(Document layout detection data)
Segment Open

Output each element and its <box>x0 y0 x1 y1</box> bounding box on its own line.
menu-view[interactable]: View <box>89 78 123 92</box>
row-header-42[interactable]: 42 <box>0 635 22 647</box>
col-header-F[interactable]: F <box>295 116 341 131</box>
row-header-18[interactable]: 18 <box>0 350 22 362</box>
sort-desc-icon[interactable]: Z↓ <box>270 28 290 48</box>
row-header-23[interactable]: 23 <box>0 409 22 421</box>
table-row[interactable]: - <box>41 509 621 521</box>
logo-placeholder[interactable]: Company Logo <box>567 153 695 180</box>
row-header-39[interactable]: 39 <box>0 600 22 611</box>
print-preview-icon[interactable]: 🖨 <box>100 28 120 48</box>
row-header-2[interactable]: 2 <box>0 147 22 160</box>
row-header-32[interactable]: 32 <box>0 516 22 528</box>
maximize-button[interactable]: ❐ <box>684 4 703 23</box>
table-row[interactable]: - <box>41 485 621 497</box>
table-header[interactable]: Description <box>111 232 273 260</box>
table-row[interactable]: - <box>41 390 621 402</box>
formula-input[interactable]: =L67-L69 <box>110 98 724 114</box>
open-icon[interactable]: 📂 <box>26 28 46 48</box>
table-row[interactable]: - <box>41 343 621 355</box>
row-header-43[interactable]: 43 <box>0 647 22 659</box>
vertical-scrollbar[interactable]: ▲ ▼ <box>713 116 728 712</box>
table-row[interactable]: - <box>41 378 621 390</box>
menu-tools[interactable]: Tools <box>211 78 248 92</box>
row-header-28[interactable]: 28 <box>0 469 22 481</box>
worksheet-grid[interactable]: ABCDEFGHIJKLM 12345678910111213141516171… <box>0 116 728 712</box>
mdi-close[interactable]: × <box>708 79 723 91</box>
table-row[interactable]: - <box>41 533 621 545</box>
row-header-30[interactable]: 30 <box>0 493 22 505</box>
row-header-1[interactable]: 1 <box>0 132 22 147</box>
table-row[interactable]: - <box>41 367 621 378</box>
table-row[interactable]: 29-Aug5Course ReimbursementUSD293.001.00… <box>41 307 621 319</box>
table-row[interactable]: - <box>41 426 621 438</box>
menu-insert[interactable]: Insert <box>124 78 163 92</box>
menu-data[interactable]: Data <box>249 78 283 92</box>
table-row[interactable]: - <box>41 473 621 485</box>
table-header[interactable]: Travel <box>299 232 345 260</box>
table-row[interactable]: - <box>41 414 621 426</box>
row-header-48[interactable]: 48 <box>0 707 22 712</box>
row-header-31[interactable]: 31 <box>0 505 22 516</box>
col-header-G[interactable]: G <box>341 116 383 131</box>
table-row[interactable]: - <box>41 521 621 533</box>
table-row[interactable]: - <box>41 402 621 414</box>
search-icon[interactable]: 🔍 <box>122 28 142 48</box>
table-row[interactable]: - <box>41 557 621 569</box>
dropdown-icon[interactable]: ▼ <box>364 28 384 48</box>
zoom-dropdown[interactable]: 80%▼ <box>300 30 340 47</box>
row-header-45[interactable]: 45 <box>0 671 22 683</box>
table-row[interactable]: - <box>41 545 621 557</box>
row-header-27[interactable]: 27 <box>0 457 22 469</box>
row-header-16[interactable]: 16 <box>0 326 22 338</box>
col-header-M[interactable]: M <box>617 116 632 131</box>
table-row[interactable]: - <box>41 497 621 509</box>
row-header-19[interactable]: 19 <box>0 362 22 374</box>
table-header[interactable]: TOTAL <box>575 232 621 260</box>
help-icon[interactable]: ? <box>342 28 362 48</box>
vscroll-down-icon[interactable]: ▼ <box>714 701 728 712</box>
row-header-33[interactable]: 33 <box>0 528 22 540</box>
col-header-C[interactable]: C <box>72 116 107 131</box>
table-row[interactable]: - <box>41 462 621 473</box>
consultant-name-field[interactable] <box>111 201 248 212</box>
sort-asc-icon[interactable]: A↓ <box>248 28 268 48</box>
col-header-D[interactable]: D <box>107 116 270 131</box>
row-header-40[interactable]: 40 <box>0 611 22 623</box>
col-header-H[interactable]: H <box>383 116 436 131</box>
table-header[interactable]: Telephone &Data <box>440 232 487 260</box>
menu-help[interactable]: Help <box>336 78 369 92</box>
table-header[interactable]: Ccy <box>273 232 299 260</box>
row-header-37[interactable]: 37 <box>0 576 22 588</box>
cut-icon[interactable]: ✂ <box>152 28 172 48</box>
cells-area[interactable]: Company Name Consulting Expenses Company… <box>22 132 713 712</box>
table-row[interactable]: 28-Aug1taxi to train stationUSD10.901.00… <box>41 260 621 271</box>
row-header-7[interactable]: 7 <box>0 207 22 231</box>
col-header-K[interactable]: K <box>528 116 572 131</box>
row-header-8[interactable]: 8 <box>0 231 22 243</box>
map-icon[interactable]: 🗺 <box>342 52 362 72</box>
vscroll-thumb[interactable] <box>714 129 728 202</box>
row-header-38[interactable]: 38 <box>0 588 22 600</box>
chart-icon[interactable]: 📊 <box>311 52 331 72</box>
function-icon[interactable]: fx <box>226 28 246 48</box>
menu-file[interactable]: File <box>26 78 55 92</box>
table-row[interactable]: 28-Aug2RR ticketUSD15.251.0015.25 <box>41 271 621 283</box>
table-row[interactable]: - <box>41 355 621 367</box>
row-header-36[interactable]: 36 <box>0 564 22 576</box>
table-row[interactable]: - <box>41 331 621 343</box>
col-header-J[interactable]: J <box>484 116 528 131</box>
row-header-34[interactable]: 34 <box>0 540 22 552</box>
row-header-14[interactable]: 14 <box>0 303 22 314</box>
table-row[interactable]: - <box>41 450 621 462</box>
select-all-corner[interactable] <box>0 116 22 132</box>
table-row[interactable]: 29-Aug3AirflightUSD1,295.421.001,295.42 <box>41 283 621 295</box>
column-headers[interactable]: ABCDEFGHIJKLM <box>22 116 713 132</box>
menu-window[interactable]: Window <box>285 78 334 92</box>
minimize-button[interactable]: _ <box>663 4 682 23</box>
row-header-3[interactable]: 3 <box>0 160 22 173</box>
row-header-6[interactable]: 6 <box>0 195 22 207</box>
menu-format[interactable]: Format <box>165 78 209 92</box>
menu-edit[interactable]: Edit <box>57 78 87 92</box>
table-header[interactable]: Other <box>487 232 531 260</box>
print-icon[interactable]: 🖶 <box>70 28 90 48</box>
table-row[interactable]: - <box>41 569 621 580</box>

Segment Closed
Segment Open

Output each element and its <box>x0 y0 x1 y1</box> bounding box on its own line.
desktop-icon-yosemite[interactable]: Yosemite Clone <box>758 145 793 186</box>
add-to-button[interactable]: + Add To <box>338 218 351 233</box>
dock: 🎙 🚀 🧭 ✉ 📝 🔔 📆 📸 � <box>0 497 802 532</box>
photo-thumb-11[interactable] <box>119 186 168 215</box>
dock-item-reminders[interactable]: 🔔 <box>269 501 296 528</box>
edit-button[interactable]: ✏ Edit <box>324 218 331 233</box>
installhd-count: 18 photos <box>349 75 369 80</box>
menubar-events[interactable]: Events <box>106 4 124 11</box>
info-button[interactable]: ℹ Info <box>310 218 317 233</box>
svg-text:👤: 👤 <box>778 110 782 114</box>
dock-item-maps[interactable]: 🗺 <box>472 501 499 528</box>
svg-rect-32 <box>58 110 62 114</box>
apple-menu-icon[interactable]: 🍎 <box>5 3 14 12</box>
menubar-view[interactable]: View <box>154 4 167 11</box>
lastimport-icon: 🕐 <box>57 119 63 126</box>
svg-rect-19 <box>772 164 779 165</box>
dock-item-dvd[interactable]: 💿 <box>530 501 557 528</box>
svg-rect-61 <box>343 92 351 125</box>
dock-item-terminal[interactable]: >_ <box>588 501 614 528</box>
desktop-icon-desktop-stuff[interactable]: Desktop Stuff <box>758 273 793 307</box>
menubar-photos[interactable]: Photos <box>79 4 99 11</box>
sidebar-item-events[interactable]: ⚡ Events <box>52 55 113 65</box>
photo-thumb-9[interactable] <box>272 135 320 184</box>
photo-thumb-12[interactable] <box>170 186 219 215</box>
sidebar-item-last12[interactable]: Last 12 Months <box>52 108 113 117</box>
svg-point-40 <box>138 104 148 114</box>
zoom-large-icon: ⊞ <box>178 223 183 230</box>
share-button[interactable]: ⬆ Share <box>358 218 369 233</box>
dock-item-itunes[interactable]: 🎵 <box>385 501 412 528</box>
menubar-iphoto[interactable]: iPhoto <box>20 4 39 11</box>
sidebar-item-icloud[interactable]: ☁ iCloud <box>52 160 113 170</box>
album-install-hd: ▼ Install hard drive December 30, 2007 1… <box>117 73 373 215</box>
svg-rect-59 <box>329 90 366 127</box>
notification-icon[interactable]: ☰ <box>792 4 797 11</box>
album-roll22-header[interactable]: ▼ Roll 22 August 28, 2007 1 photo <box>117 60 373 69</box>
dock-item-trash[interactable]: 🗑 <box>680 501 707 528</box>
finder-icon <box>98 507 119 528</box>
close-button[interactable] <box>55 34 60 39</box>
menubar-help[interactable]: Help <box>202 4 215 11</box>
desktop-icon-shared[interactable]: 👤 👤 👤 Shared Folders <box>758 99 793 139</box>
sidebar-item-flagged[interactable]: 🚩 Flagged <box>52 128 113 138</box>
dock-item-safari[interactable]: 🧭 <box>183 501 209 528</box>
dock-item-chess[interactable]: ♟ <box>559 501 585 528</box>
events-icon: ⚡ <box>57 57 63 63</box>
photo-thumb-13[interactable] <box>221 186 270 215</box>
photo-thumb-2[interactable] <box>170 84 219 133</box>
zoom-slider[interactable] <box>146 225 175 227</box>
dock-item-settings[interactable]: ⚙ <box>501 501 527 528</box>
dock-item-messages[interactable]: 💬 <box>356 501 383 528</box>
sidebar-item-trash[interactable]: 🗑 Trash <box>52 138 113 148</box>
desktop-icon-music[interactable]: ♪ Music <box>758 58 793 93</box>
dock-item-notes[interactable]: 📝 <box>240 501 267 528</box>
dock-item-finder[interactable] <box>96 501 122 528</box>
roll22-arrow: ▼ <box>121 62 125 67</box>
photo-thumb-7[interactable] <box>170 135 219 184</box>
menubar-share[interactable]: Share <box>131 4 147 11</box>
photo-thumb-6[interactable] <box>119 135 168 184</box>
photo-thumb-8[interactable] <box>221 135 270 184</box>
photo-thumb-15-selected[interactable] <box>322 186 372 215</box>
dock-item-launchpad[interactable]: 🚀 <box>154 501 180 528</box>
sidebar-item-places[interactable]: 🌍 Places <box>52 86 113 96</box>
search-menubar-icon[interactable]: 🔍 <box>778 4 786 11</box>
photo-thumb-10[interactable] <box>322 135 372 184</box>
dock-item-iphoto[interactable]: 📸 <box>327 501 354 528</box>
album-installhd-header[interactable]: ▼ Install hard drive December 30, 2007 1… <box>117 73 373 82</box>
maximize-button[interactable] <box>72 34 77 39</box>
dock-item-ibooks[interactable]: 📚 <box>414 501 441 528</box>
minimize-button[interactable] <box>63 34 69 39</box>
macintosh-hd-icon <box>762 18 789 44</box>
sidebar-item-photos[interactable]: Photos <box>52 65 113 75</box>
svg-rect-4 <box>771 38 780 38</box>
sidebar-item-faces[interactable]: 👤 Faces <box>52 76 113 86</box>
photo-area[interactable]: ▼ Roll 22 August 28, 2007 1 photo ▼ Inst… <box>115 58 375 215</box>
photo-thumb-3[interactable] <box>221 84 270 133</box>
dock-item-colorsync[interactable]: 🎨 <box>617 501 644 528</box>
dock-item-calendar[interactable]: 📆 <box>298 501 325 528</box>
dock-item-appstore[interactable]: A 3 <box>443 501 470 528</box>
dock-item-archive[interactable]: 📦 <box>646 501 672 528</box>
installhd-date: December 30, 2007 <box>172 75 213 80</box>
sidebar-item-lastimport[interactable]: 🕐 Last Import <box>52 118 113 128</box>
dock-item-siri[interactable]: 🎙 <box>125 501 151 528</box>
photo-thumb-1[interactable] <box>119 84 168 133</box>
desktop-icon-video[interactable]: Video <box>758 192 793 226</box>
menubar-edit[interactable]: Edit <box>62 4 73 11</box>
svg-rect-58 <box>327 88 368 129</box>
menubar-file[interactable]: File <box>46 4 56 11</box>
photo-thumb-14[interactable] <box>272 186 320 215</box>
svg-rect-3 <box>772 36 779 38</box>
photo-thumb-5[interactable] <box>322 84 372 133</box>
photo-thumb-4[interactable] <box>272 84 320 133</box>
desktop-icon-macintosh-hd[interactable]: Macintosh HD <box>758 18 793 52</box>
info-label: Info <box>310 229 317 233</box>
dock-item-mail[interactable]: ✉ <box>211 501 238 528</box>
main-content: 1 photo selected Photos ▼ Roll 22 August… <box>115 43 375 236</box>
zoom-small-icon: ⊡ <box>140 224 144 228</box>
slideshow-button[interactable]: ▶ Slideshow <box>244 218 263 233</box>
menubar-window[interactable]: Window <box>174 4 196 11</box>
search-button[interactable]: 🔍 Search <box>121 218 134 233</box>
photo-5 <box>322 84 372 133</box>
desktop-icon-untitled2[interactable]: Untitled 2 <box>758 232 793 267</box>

Segment Closed
Segment Open

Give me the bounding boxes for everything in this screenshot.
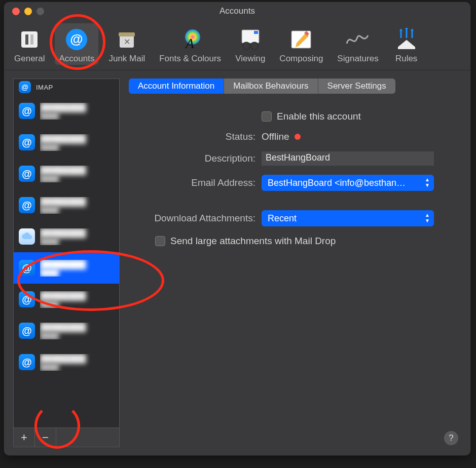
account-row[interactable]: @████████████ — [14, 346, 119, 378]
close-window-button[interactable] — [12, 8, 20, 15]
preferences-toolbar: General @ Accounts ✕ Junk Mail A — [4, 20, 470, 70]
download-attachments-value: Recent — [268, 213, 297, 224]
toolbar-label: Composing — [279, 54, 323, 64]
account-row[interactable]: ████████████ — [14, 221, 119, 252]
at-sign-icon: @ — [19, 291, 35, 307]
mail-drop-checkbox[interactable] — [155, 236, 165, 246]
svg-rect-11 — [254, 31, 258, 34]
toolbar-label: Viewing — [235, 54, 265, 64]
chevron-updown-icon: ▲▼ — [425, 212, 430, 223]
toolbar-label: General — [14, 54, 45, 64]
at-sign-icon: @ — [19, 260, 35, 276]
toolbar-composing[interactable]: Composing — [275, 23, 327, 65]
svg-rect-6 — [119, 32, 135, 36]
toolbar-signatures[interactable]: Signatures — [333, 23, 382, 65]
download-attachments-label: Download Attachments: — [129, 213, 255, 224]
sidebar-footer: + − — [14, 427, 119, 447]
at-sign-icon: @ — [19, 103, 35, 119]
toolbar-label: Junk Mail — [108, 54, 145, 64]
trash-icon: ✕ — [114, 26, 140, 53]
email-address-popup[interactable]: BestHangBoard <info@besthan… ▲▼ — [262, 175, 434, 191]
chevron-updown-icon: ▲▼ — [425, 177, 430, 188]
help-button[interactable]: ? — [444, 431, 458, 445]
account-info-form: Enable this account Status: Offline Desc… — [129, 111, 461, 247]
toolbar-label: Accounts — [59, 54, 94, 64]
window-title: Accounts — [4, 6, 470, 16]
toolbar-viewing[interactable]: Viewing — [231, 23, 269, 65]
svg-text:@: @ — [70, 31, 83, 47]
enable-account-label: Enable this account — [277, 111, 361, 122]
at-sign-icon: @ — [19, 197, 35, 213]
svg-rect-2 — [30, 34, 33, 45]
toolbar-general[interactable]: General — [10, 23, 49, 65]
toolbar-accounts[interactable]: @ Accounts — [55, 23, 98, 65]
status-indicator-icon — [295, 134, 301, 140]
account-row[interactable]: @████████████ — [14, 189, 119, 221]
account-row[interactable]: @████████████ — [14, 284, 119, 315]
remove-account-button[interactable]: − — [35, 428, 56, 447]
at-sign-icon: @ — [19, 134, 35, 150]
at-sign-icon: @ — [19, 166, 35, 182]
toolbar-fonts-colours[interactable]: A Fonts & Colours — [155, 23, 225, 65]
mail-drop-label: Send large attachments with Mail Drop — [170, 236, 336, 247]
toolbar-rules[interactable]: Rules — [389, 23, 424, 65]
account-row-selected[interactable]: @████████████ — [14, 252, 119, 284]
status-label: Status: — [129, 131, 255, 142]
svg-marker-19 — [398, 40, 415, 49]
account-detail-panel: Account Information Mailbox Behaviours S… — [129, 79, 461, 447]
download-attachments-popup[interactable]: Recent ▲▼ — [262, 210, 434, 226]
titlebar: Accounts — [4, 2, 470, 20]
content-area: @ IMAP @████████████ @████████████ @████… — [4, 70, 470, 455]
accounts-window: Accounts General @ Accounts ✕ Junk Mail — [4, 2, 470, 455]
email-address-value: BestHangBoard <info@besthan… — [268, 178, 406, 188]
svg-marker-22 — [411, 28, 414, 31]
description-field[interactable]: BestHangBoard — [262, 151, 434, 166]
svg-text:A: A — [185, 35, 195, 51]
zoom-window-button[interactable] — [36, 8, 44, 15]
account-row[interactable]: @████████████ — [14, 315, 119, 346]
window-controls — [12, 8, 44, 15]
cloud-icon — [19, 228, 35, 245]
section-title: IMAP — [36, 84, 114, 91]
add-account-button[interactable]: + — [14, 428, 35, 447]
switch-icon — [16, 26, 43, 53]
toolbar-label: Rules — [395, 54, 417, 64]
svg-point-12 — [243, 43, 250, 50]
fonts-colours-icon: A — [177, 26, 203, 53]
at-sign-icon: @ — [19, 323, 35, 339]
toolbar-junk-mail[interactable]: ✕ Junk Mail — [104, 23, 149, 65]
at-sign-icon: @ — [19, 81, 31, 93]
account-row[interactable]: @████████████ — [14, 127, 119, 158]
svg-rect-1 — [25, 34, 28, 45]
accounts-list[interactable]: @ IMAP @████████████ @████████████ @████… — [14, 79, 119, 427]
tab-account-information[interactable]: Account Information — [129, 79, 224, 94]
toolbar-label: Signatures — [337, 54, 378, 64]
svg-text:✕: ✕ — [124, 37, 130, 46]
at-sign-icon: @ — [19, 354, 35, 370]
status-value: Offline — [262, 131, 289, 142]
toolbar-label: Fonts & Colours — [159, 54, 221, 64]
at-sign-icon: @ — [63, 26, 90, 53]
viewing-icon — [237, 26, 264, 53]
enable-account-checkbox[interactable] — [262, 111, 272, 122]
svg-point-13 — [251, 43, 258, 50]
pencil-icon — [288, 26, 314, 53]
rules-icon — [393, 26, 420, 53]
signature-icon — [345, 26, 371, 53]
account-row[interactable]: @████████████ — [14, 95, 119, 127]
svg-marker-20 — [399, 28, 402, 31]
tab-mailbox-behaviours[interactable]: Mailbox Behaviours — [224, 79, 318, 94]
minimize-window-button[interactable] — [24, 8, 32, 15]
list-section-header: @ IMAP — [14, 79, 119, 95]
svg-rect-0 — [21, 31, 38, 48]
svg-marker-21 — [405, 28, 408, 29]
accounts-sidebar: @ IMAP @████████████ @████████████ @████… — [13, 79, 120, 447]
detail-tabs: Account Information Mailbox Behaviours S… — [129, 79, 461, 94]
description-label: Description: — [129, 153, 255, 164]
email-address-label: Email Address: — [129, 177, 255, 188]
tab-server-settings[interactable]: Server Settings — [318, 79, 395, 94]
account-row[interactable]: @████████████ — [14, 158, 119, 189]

Segment Closed

• [Task objective]: Copy all the lines from the data above that hold the word "IMAP".

• [Response]:
content-area: @ IMAP @████████████ @████████████ @████… — [4, 70, 470, 455]
section-title: IMAP — [36, 84, 114, 91]
accounts-list[interactable]: @ IMAP @████████████ @████████████ @████… — [14, 79, 119, 427]
list-section-header: @ IMAP — [14, 79, 119, 95]
accounts-sidebar: @ IMAP @████████████ @████████████ @████… — [13, 79, 120, 447]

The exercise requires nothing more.